Identification of rifampin-resistant tuberculosis is an important event, both for the individual patient and from a public health perspective, triggering a cascade of interventions, including additional drug susceptibility testing, appropriate patient referral for extended and potentially toxic treatment, and contact tracing. The definitive diagnostic test should therefore have very high specificity. A recent Cochrane review (6) estimated the sensitivity and specificity of Xpert for rifampin resistance as 94% (95% CI, 87 to 97) and 98% (95% CI, 97 to 99), respectively. With these parameters and a prevalence of rifampin resistance of 5%, the positive predictive value of a rifampin-resistant result on Xpert would be 71%. The measured positive predictive value in this study of the Xpert version 4 assay is 99.5% (95% CI, 98.47 to 100). This suggests that the specificity of the new-generation Xpert assay for rifampin resistance is considerably higher than previously estimated. These results also support the decision of the South African Tuberculosis Control Programme to recommend treatment for MDR-TB on receipt of an Xpert result indicating resistance, while waiting for confirmatory testing.

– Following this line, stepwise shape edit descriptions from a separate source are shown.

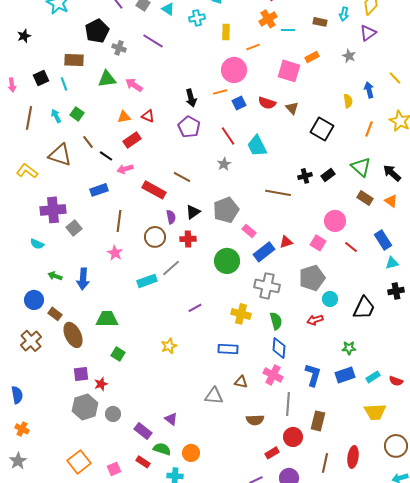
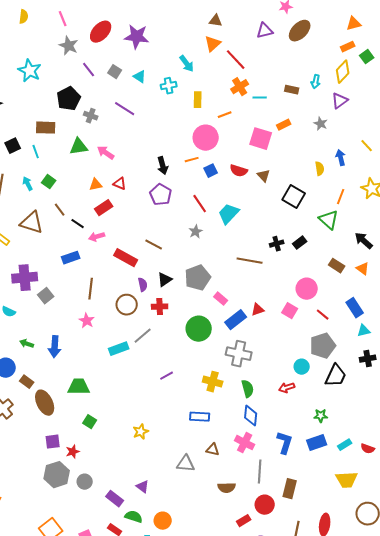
cyan trapezoid: (257, 146) -> (229, 214), turned 70
green triangle: (361, 167) -> (329, 220), moved
gray pentagon: (312, 278) -> (323, 346), moved
yellow star: (169, 346) -> (141, 432), moved

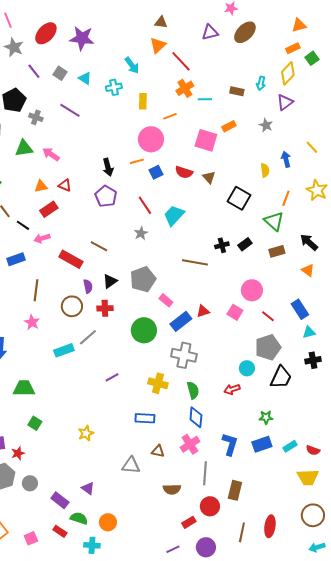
brown rectangle: (337, 266) -> (277, 251), moved, turned -49
pink cross: (245, 443) -> (190, 444), turned 30
yellow trapezoid: (347, 480) -> (308, 477), moved

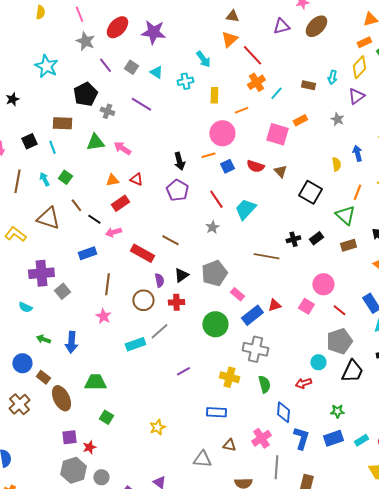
cyan line: (205, 99) -> (276, 93), turned -48
blue diamond: (196, 417) -> (283, 412), moved

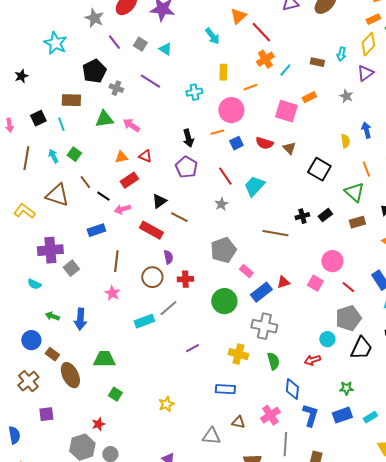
cyan cross: (185, 81) -> (194, 92), moved
orange line: (357, 192) -> (366, 169), turned -42
black triangle: (181, 275) -> (159, 201), moved
purple square: (69, 437) -> (46, 414), moved

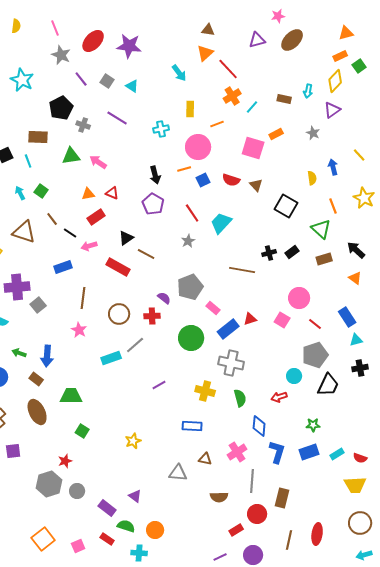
purple semicircle: (168, 257) -> (164, 298), moved, turned -40
brown rectangle: (52, 354) -> (36, 379), moved

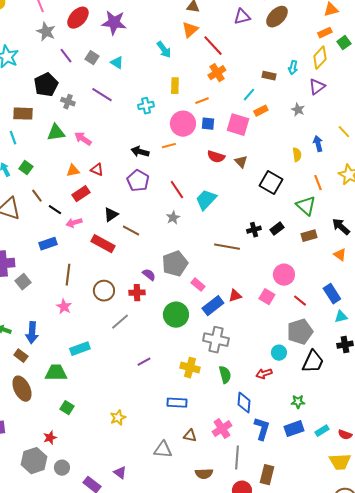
cyan line: (252, 107) -> (249, 95), moved
black arrow: (155, 175) -> (140, 152), turned 120
blue square: (203, 180) -> (208, 124), moved, turned 32
cyan rectangle: (111, 358) -> (80, 349), moved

We used LPA (MTBDRplus) as the reference standard for identification and confirmation of rifampin resistance. While this assay has been demonstrated to be highly sensitive and specific for rifampin resistance, it is possible that the use of phenotypic susceptibility testing may have changed our measured positive predictive value. Recent work has suggested that some forms of phenotypic susceptibility testing for rifampin may have reduced sensitivity, implying that genotypic testing may in fact be preferable (7, 8). Further, it is known that LPA has impaired sensitivity for isoniazid resistance, which may in part account for the relatively high rate of rifampin monoresistance (11.4%) in this study.

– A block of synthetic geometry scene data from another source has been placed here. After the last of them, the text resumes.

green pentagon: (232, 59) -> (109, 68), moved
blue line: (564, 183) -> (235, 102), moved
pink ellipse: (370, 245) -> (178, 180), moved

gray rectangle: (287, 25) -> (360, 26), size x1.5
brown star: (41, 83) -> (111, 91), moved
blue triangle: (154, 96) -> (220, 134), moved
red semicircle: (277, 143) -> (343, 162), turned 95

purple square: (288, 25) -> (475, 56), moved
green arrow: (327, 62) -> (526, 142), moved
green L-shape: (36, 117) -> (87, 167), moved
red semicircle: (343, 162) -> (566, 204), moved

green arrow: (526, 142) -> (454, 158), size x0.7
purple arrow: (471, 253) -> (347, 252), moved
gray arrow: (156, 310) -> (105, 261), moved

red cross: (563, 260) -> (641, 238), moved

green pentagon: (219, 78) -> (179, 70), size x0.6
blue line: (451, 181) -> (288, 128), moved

No history of previous TB treatment was recorded for almost half of the cases for which rifampin resistance was identified by Xpert, and this reinforces the importance of rapid resistance testing in patients with no history of TB and South Africa's decision to screen all patients with presumptive tuberculosis with Xpert.

Our findings may not be fully generalizable to other programmatic conditions. However, we believe that lessons learned regarding the predictive value of Xpert (G4) for rifampin resistance and the strategy of simultaneous submission of two sputum specimens may be useful for countries embarking on a similar implementation.